[DATA FOR THE TASK Boundary: Start]

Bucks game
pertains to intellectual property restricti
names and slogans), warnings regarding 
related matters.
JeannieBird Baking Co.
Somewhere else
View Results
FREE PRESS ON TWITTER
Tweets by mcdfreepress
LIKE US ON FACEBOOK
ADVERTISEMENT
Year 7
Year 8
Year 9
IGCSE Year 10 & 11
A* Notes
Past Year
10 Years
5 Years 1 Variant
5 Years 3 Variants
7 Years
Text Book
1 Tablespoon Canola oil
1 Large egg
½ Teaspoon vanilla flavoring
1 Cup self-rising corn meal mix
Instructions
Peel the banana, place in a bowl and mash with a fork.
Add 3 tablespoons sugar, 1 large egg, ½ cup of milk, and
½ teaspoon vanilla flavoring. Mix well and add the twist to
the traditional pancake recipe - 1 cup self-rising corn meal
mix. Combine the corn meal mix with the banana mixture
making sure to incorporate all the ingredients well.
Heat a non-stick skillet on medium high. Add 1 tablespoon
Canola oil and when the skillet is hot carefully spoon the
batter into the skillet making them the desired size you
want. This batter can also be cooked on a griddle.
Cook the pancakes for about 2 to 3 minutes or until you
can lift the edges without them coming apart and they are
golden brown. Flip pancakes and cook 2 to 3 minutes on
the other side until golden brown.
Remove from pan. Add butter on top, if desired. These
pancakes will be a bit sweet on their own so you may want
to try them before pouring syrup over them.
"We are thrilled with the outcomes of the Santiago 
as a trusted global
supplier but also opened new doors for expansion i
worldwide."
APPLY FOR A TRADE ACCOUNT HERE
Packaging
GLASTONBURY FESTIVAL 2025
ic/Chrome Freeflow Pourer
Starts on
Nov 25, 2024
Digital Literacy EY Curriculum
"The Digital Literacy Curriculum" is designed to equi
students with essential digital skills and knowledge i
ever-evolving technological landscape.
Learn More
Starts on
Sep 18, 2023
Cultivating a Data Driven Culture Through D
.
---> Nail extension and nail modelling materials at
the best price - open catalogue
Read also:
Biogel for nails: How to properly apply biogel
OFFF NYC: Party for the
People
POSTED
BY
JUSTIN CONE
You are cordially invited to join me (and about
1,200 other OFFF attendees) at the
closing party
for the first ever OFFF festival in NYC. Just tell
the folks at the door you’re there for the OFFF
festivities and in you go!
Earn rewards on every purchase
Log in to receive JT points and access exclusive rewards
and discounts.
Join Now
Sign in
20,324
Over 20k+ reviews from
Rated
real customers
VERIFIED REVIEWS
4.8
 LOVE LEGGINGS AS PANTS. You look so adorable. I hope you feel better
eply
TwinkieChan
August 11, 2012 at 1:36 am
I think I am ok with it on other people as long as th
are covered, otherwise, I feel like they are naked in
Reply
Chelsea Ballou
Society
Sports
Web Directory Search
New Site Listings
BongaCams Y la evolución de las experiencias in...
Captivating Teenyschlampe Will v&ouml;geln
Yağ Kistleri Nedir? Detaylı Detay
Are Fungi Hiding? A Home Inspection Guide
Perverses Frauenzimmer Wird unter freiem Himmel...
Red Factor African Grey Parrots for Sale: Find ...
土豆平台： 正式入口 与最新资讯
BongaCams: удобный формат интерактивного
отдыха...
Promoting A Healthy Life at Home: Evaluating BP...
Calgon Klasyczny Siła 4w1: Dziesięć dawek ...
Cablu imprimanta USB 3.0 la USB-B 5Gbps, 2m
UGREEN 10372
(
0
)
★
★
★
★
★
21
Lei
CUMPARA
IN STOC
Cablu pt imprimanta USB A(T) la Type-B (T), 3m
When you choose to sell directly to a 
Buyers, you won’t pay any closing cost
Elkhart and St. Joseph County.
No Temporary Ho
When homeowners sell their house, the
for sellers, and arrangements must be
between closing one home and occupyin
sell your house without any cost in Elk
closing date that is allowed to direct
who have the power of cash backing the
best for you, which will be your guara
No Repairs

[DATA FOR THE TASK Boundary: End]

:: DIRECTIONS ::
Transcribe the records above from the line holding "5 Years 3 Variants" down to the line holding "½ teaspoon vanilla flavoring.", inclusive, without adding anything.

:: REPLY TO THE TASK ::
5 Years 3 Variants
7 Years
Text Book
1 Tablespoon Canola oil
1 Large egg
½ Teaspoon vanilla flavoring
1 Cup self-rising corn meal mix
Instructions
Peel the banana, place in a bowl and mash with a fork.
Add 3 tablespoons sugar, 1 large egg, ½ cup of milk, and
½ teaspoon vanilla flavoring. Mix well and add the twist to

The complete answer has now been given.